Understanding Vehicle Financing
With prices
averaging more than $30,000 for a new
vehicle and $20,000 for a four-year-old
vehicle, most consumers need financing or
leasing to acquire a vehicle. In some cases,
buyers use "direct lending:" they obtain a
loan directly from a finance company, bank
or credit union. In direct lending, a buyer
agrees to pay the amount financed, plus an
agreed-upon finance charge, over a period of
time. Once a buyer and a vehicle dealership
enter into a contract and the buyer agrees
to a vehicle price, the buyer uses the loan
proceeds from the direct lender to pay the
dealership for the vehicle. Consumers also
may arrange for a vehicle loan over the
Internet.
The most common
type of vehicle financing, however, is
"dealership financing." In this arrangement,
a buyer and a dealership enter into a
contract where the buyer agrees to pay the
amount financed, plus an agreed-upon finance
charge, over a period of time. The
dealership may retain the contract, but
usually sells it to an assignee (such as a
bank, finance company or credit union),
which services the account and collects the
payments.
For the vehicle
buyer, dealership financing offers:
1. Convenience
- Dealers offer buyers vehicles and
financing in one place.
2. Multiple
financing relationships - The dealership's
relationships with a variety of banks and
finance companies mean they can offer buyers
a range of financing options.
3. Special
programs - From time to time, dealerships
may offer manufacturer-sponsored, low-rate
programs to buyers.
This booklet
explains dealership financing and can serve
as a guide as you evaluate your own
financial situation before you finance a new
or used vehicle. It will also help you
understand vehicle leasing.
BEFORE YOU
ARRIVE AT A DEALERSHIP
Do some research:
-
Determine how much you can afford to finance and spend on a monthly payment.
-
Get a
copy of your credit report
so you are aware of what creditors will
see.

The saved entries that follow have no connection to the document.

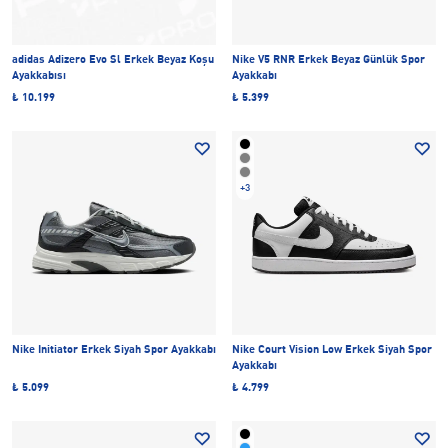
adidas Adizero Evo Sl Erkek Beyaz Koşu
Nike V5 RNR Erkek Beyaz Günlük Spor
Ayakkabısı
Ayakkabı
₺ 10.199
₺ 5.399
+3
Nike Initiator Erkek Siyah Spor Ayakkabı
Nike Court Vision Low Erkek Siyah Spor
Ayakkabı
₺ 5.099
₺ 4.799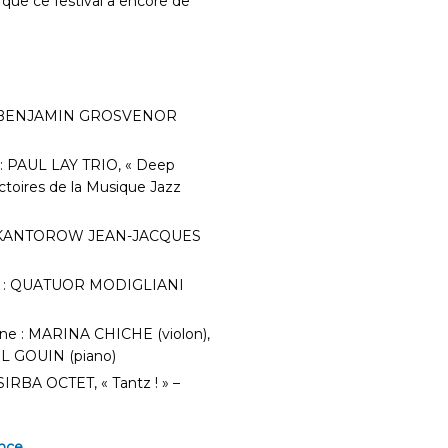
que ce festival a encore de
ine : BENJAMIN GROSVENOR
t : PAUL LAY TRIO, « Deep
ictoires de la Musique Jazz
ine : KANTOROW JEAN-JACQUES
tine : QUATUOR MODIGLIANI
tine : MARINA CHICHE (violon),
L GOUIN (piano)
 SIRBA OCTET, « Tantz ! » –
ence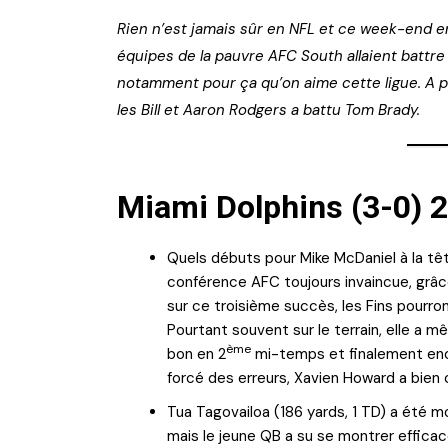
Rien n’est jamais sûr en NFL et ce week-end en 
équipes de la pauvre AFC South allaient battre
notamment pour ça qu’on aime cette ligue. A pa
les Bill et Aaron Rodgers a battu Tom Brady.
Miami Dolphins (3-0) 21
Quels débuts pour Mike McDaniel à la têt
conférence AFC toujours invaincue, grâc
sur ce troisième succès, les Fins pourront
Pourtant souvent sur le terrain, elle a
ème
bon en 2
mi-temps et finalement enca
forcé des erreurs, Xavien Howard a bien
Tua Tagovailoa (186 yards, 1 TD) a été mo
mais le jeune QB a su se montrer efficac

Errors or accurate negative
information can impact your ability to get
credit and/or your finance rate.
-
Identify your
transportation needs.
-
Check auto
buying guides, the Internet and other
sources to find out the price range and
other information for the vehicle you want
to buy.
-
Compare current
finance rates being offered by contacting
various banks, credit unions or other
lenders. Compare bank quotes and dealer
quotes; there may be restrictions on the
most attractive rates or terms from any
credit source.
WHAT
HAPPENS WHEN YOU APPLY FOR FINANCING
Most dealerships
have a Finance and Insurance (F&I)
Department, which provides one-stop shopping
for financing. The F&I Department manager
will ask you to complete a credit
application. Information on this application
may include: your name; Social Security
number; date of birth; current and previous
addresses and length of stay; current and
previous employers and length of employment;
occupation; sources of income; total gross
monthly income; and financial information on
existing credit accounts.
The dealership will
obtain a copy of your credit report, which
contains information about current and past
credit obligations, your payment record and
data from public records (for example, a
bankruptcy filing obtained from court
documents). For each account, the credit
report shows your account number, the type
and terms of the account, the credit limit,
the most recent balance and the most recent
payment. The comments section describes the
current status of your account, including
the creditor's summary of past due
information and any legal steps that may
have been taken to collect.
Dealers typically
sell your contract to an assignee, such as a
bank, finance company or credit union. The
dealership submits your credit application
to one or more of these potential assignees
to determine their willingness to purchase
your contract from the dealer.
These finance
companies or other potential assignees will
usually evaluate your credit application
using automated techniques such as credit
scoring, where a variety of factors, like
your credit history, length of employment,
income and expenses may be weighted and
scored.
Since the bank,
finance company or credit union does not
deal directly with the prospective vehicle
purchaser, it bases its evaluation upon what
appears on the individual's credit report
and score, the completed credit application,
and the terms of the sale, such as the
amount of the down payment. Each finance
company or other potential assignee decides
whether it is willing to buy the contract,
notifies the dealership of its decision and,
if applicable, offers the dealership a
wholesale rate at which the assignee will
buy the contract, often called the "buy
rate."
Your dealer may be
able to offer manufacturer incentives, such
as reduced finance rates or cash back on
certain models. You may see these specials
advertised in your area. Make sure you ask
your dealer if the model you are interested
in has any special financing offers or
rebates. Generally, these discounted rates
are not negotiable, may be limited by a
consumer's credit history, and are available
only for certain models, makes or model-year
vehicles.
When there are no
special financing offers available, you can
negotiate the annual percentage rate (APR)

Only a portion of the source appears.